The speaker at our December meeting was one of our members, Dr. John West, who has spent his professional life in education and is a noted historian with several books to his name. Speaking without notes John told us the true story of Edmund Lechmere who was born into an important and well-connected Worcestershire family in 1677.

At the age of fifteen the young Edmund was “sent for a sailor” as a gentleman volunteer and, presumably because he wasn’t fully grown, “found his sword too long!” Edmund was a prolific letter writer, corresponding mainly with his grandfather, a judge, and his mother. His letters reveal a young man on the brink of adventure who found everything in his new life exciting and wondered, on receiving a parcel of books from his mother, “of what use are Latin books to me?”

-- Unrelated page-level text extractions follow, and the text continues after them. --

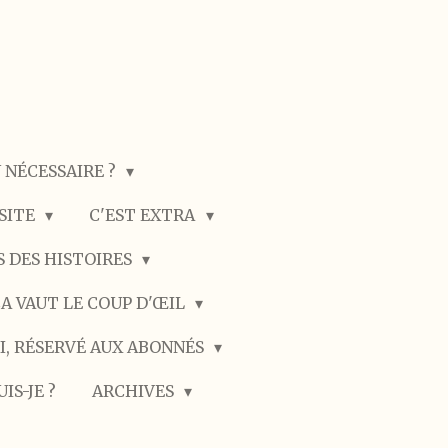
N NÉCESSAIRE ?
SSITE
C'EST EXTRA
 DES HISTOIRES
A VAUT LE COUP D'ŒIL
I, RÉSERVÉ AUX ABONNÉS
UIS-JE ?
ARCHIVES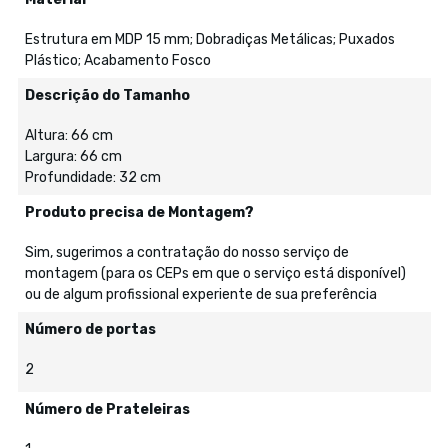
Estrutura em MDP 15 mm; Dobradiças Metálicas; Puxados
Plástico; Acabamento Fosco
Descrição do Tamanho
Altura: 66 cm
Largura: 66 cm
Profundidade: 32 cm
Produto precisa de Montagem?
Sim, sugerimos a contratação do nosso serviço de
montagem (para os CEPs em que o serviço está disponível)
ou de algum profissional experiente de sua preferência
Número de portas
2
Número de Prateleiras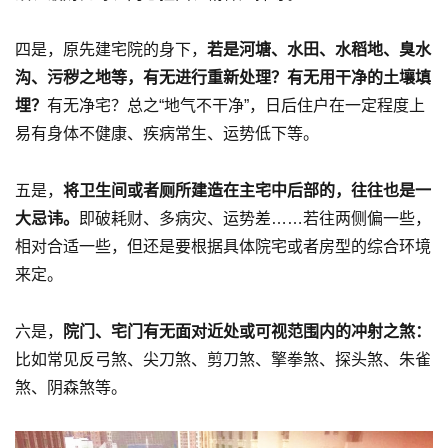
四是，原先建宅院的身下，
若是河塘、水田、水稻地、臭水
沟、污秽之地等，有无进行重新处理？有无用干净的土壤填
埋？
有无净宅？总之“地气不干净”，日后住户在一定程度上
易有身体不健康、疾病常生、运势低下等。
五是，
将卫生间或者厕所建造在主宅中后部的，往往也是一
大忌讳。
即破耗财、多病灾、运势差……若往两侧偏一些，
相对合适一些，但还是要根据具体院宅或者房型的综合环境
来定。
六是，
院门、宅门有无面对近处或可视范围内的冲射之煞：
比如常见反弓煞、尖刀煞、剪刀煞、擎拳煞、探头煞、朱雀
煞、阴森煞等。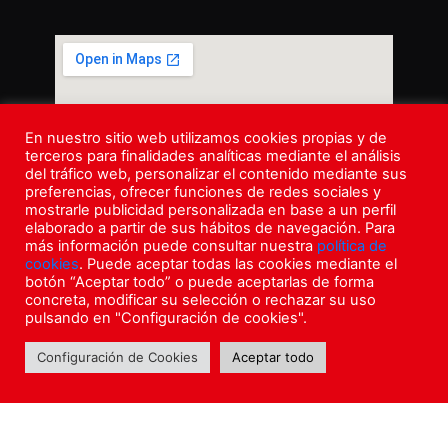
En nuestro sitio web utilizamos cookies propias y de
terceros para finalidades analíticas mediante el análisis
del tráfico web, personalizar el contenido mediante sus
preferencias, ofrecer funciones de redes sociales y
mostrarle publicidad personalizada en base a un perfil
elaborado a partir de sus hábitos de navegación. Para
más información puede consultar nuestra
política de
cookies
. Puede aceptar todas las cookies mediante el
botón “Aceptar todo” o puede aceptarlas de forma
concreta, modificar su selección o rechazar su uso
pulsando en "Configuración de cookies".
Configuración de Cookies
Aceptar todo
© 2026 Top House Barcelona • Powered by Eurovía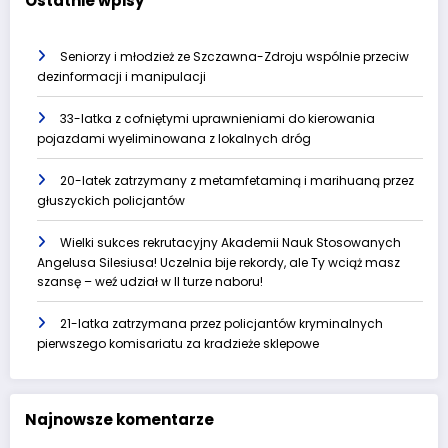
Ostatnie wpisy
Seniorzy i młodzież ze Szczawna-Zdroju wspólnie przeciw
dezinformacji i manipulacji
33-latka z cofniętymi uprawnieniami do kierowania
pojazdami wyeliminowana z lokalnych dróg
20-latek zatrzymany z metamfetaminą i marihuaną przez
głuszyckich policjantów
Wielki sukces rekrutacyjny Akademii Nauk Stosowanych
Angelusa Silesiusa! Uczelnia bije rekordy, ale Ty wciąż masz
szansę – weź udział w II turze naboru!
21-latka zatrzymana przez policjantów kryminalnych
pierwszego komisariatu za kradzieże sklepowe
Najnowsze komentarze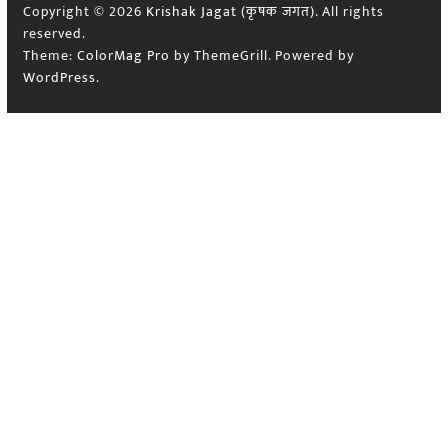
Copyright © 2026
Krishak Jagat (कृषक जगत)
. All rights
reserved.
Theme:
ColorMag Pro
by ThemeGrill. Powered by
WordPress
.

Using Edmund’s story as his vehicle John skilfully steered us through a history of the British Navy in the late seventeenth and early eighteenth centuries. We learned of the privations of life at sea, of the perils of piracy and Yellow Fever. We heard of action against the French and fighting on the Spanish Main, of how excited Edmund was to experience hand to hand combat with cutlasses and muskets and of the four thousand mile journey to Jamaica in 1698 in pursuit of the infamous Captain Kidd.   
We followed the progress of Admirals Rooke and Benbow and learned how Edmund was made captain of his own ship the “Lyme” at the age of twenty.

Sadly Edmund’s glittering career was cut short when he was shot through the legs during a six-day battle against the French: notwithstanding he had a chair brought so that he could continue to direct the battle more closely but was mortally wounded and died several days later at the age of twenty-six.

To illustrate his talk John brought a small exhibition of documents and books and a beautifully crafted model which he himself had made of Captain Edmund Lechmere’s ship.

Dr West’s was enthusiastically received by an appreciative audience and he was warmly thanked by Dr Jim Teasdale.

Our next meeting will be on Monday 5th January when our speaker will be Rev. Ben Hopkinson who will speak on “Walking, and Panting, in Bhutan”.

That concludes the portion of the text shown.